Even though fibs, like sex is a spectrum, and obesity is healthy, are objectively false, woke academics have made the mainstream through a combination of crafty arguments and idea laundering – the practice of coughing opinions in academic jargon and placing them in academic journals to disguise ideology as knowledge.

Despite being irrational, wokeism is an intelligent worldview. Intelligent, but not rational, because its goal is not objective truth, or even social justice, but social signaling. These actions often end up hurting rather than helping those in need, but they make some people feel good for a while and they increase their own social status.

This is not new behavior. In the 1800s, the dominant racial ideology in America really was white supremacy. As a result, the master debaters of that age often used their intelligence and reasoning to justify discrimination against blacks.

So, how does an intelligent person avoid a disorder that preys specifically on intelligence?

It is not by learning about cognitive biases and logical fallacies – this can be counterproductive. Research shows that teaching people about misinformation often just causes them to dismiss facts they don’t like as misinformation - while teaching them logic results in them applying that logic selectively to justify whatever they want to believe. If knowledge and reasoning are the tools by which intelligent people fool themselves, then giving them more knowledge and reasoning only makes them better at fooling themselves.

This very blog, speaking of cognitive bias and logical fallacy, will be interpreted by leftist claiming it explains rightest beliefs, and by rightist claiming it explains leftist beliefs. In no case will someone claim it explains their own beliefs.
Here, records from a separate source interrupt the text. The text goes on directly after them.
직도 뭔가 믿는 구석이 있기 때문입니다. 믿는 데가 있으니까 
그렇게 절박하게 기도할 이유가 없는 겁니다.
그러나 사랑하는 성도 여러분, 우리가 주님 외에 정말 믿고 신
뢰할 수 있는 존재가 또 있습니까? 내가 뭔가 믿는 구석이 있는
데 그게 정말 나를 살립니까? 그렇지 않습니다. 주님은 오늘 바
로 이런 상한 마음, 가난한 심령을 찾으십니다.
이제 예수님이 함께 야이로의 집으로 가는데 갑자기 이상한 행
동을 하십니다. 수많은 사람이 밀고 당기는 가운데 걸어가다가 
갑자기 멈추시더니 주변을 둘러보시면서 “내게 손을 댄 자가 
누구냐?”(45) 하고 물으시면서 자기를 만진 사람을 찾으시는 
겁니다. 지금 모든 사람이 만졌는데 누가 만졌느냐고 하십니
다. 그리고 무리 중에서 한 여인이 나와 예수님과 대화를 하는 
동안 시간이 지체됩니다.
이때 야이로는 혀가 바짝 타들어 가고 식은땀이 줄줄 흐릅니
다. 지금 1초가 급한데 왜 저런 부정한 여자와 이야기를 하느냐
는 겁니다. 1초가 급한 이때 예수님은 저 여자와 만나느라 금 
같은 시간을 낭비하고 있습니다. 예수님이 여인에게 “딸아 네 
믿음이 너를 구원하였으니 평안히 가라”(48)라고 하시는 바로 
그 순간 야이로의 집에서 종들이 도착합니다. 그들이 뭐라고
The problem then is not our reasoning but our goals. Most goals are not to meet objective truth but to justify what we wish to believe. Motivated reasoning occurs when we place our intelligence in the service of irrational goals.

Learning can help to limit motivated reasoning only if it is accompanied by a deeper kind of development – that of one’s character. Two character traits critical to this process are curiosity and humility.
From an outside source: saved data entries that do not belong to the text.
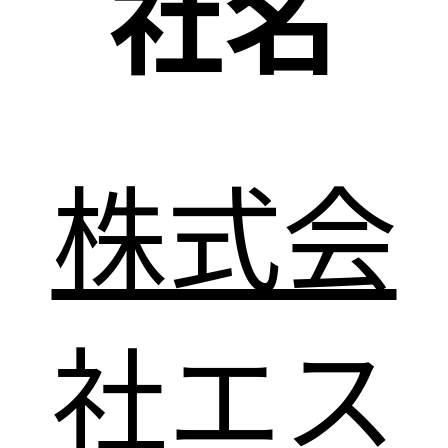
社名
株式会
社エス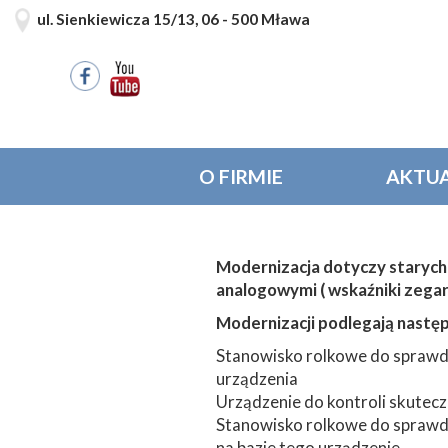
ul. Sienkiewicza 15/13, 06 - 500 Mława
O FIRMIE
AKTUA
Modernizacja dotyczy starych 
analogowymi ( wskaźniki zegar
Modernizacji podlegają nastę
Stanowisko rolkowe do sprawdz
urządzenia
Urządzenie do kontroli skutecz
Stanowisko rolkowe do sprawd
na bazie tego urządzenie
One of the strongest countermeasures against bias is curiosity. Curiosity occurs not when you know nothing about something, or think you know everything, but when you know a bit about it and genuinely want to know more, rather than confirm what is comfortable.  

Humility is critical because the source of our strongest biases is our ego. We base our self-worth on being intelligent and being right.  This makes us not want to acknowledge when we get things wrong. Or to change our mind. So, to protect our chosen identity, we stay wrong.

Character requires that instead of defining ourselves by our ability to reason or debate – we define ourselves by our willingness to learn. Then admitting we are wrong – instead of feeling like an attack - will become an opportunity for growth.

In the end, rationality is not about intelligence but about character. It requires constant honest interrogation of my own motives Humility and curiosity are essential if the goal is truth. And by seeking one, we also seek the other.  Being curious makes us humble. I have found the practice of medicine to be humbling if I am paying attention.

Without such character, more information will not make us a master of our biases. It will only make us a better servant of them.